The American South is saturated by mostly unfounded negative stereotypes. In a place as vividly conscious of political correctness as Harvard, I didn’t expect those stereotypes to be so blatantly perpetuated, even though those stereotypes have been depicted in the media and pop culture for years. While combing through about a dozen Southern photo-essays for a research paper last semester, I found exactly what I expected: the South was almost exclusively portrayed in images of crazed religion, white supremacy, and above all, dire poverty. If you judged the South by these images, you’d think it was nothing more than a poor, wild, lawless wasteland. But we’re at Harvard, and we should know better than to take things at face value. To accept Southern archetypes is to foolishly dismiss the beautiful intricacies of the South I know.
I knew it was unique, a tongue confined to my small part of the world. I knew the stereotypes, the assumed ignorance and backwardness associated with verbal loll and drawl, and I knew the North didn’t hear many voices like mine. What I did not know, or rather, expect, was how my distinct accent would become my identifier, how it would immediately—and permanently—make me so boldly stand out when up until that point in my life it had made me belong. I did not expect to root myself in dissimilarity.
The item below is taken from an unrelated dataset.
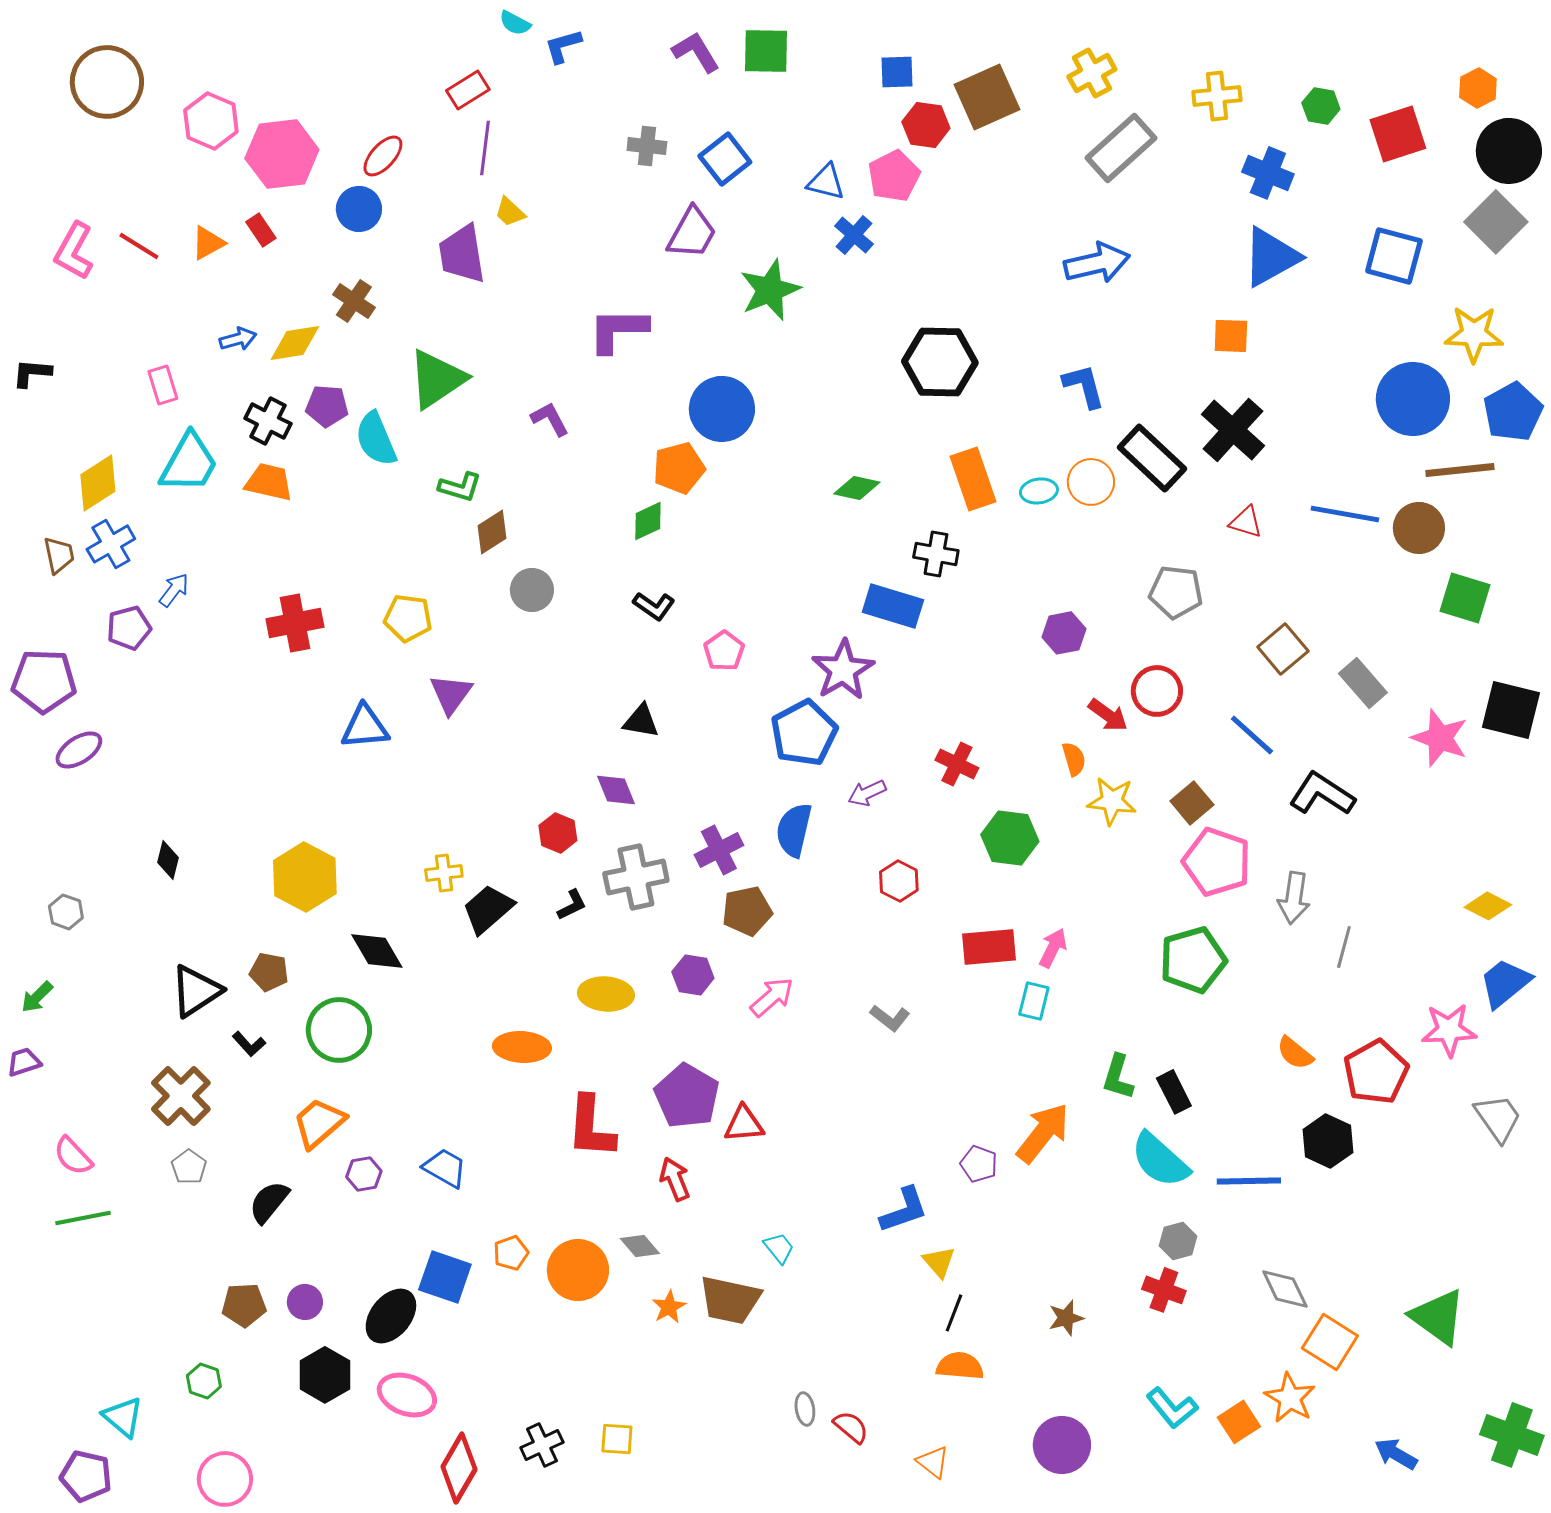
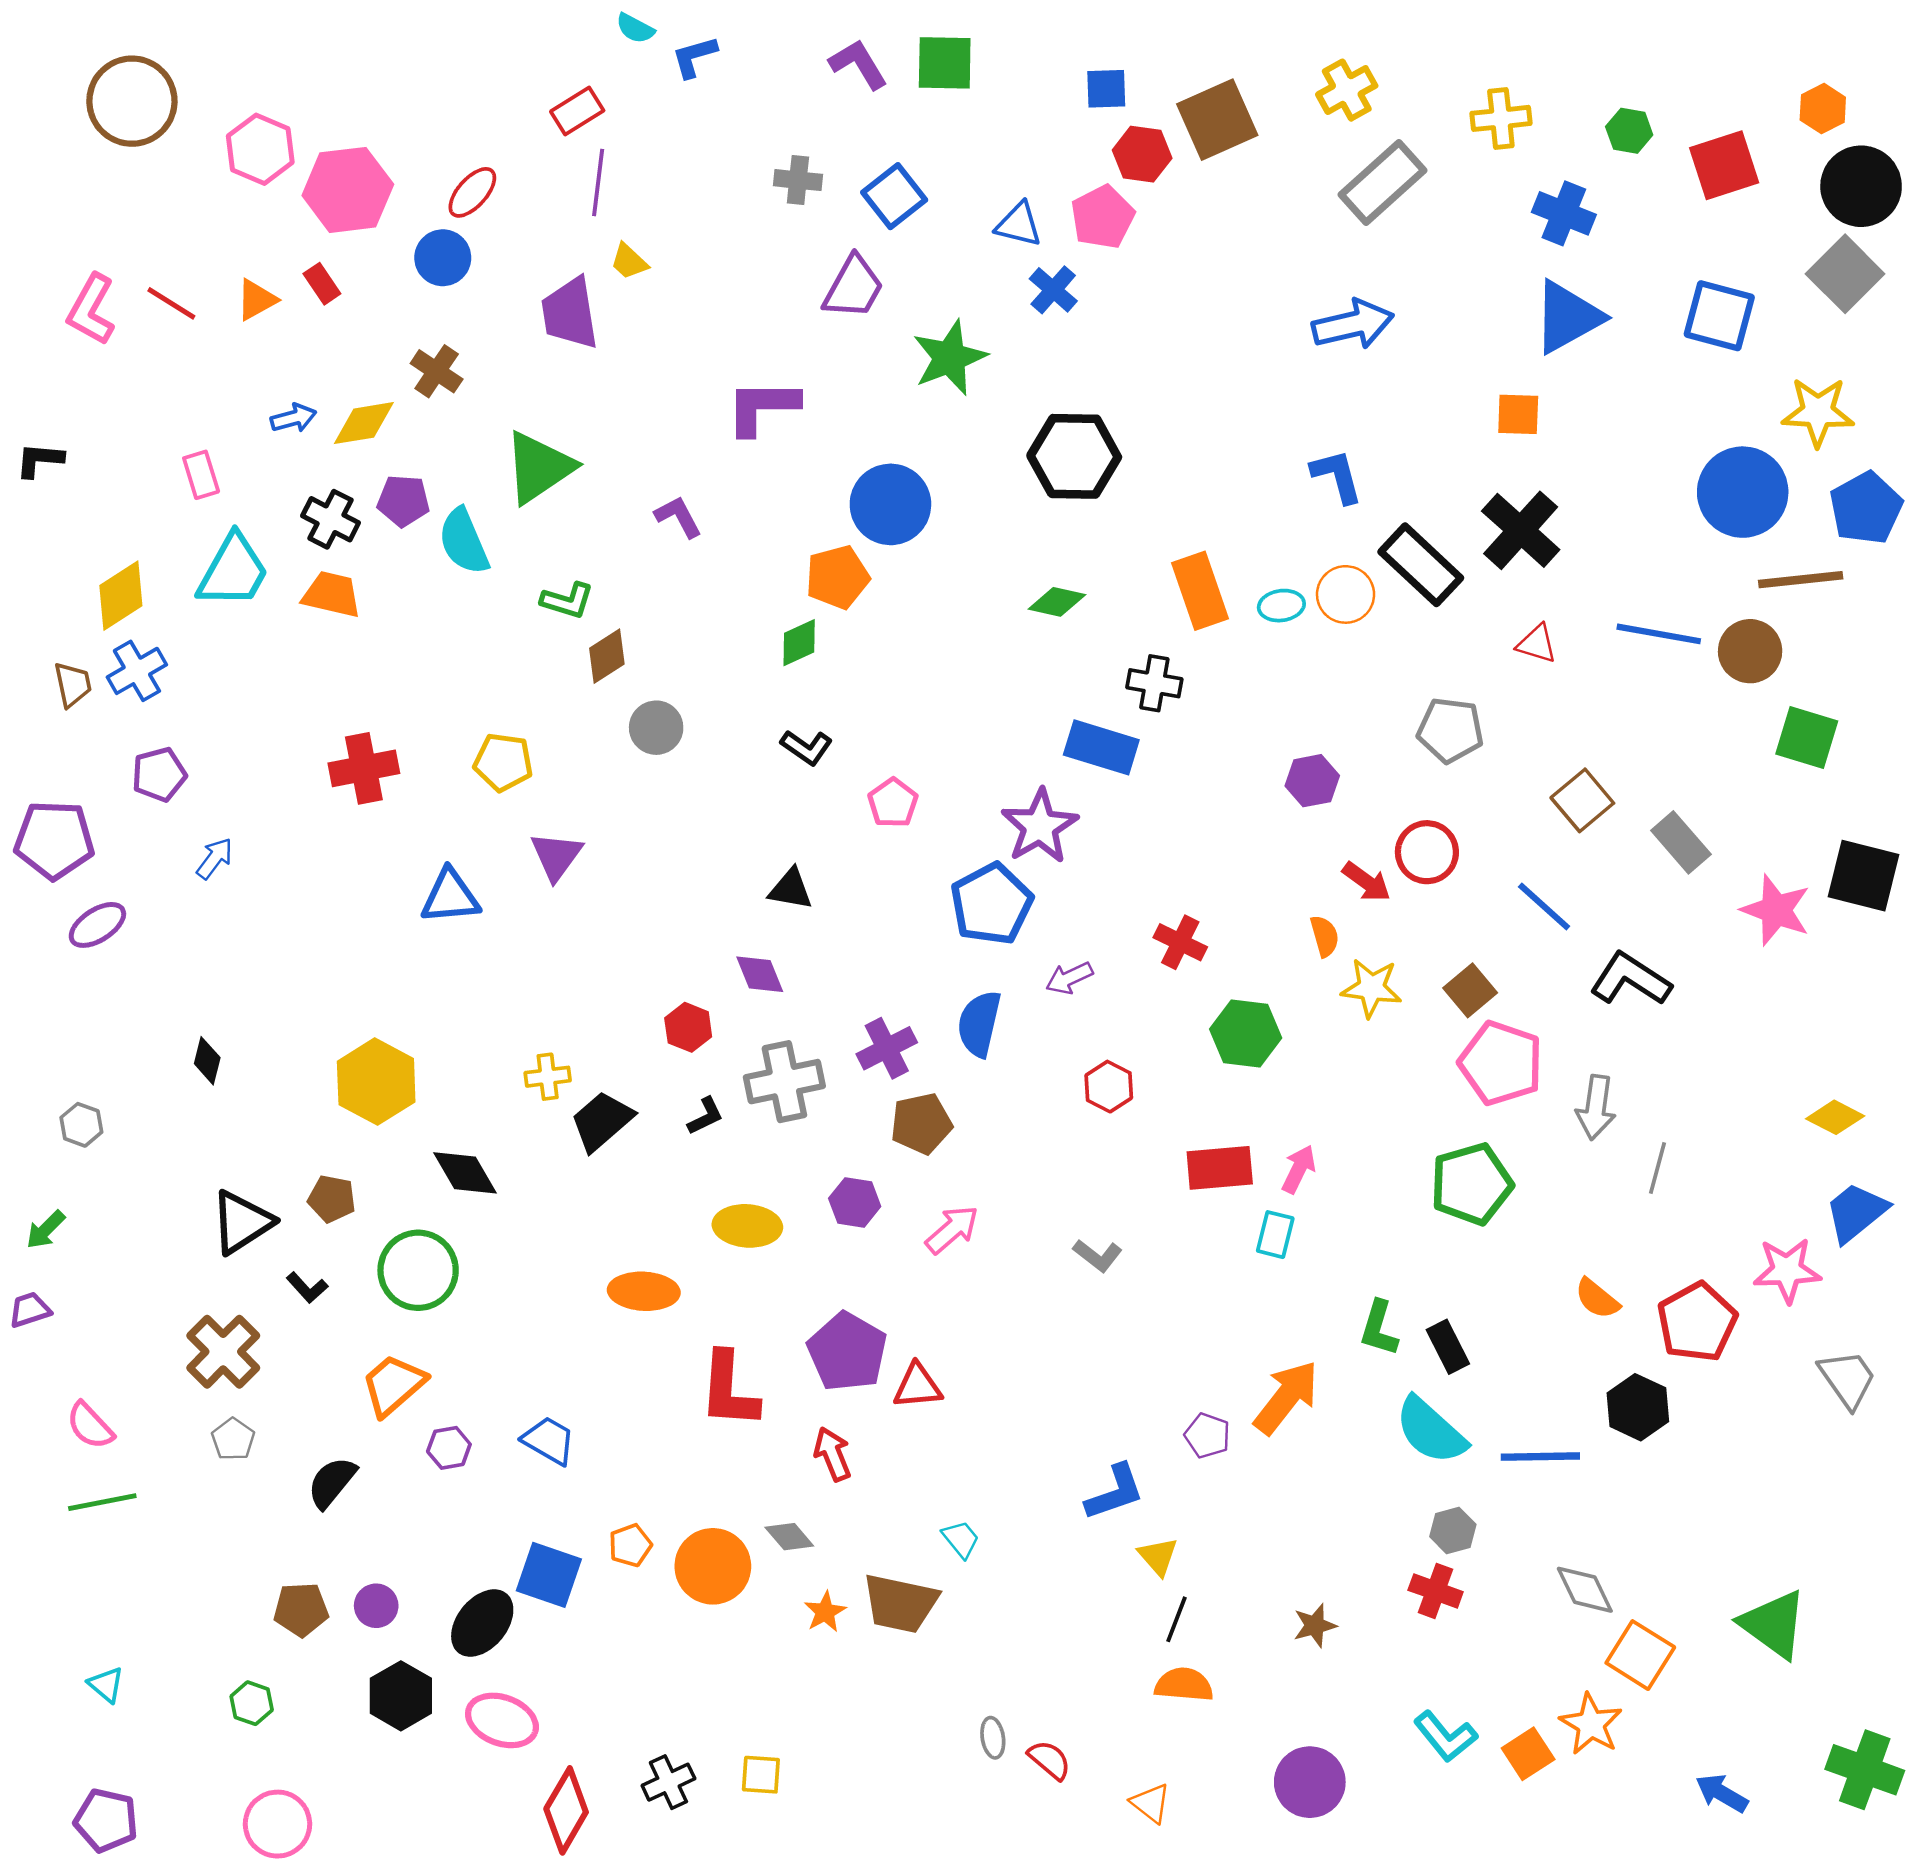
black hexagon: (940, 362) -> (1074, 456), moved
blue arrow: (174, 590) -> (215, 858), moved
cyan triangle: (123, 1417) -> (106, 1685), moved, size x0.7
I laud Harvard for its diversity, for its medley of race and religion and identity that I was never exposed to in my small, rural hometown. I love the atmosphere of inclusivity and the sense of belonging our college is so dedicated to achieving. I can’t help but notice, though, the glaring absence of Southern accents. I’ve heard it only once, and just in passing, during my first semester at Harvard. Have I just avoided it by bad luck and timing, or is it hiding?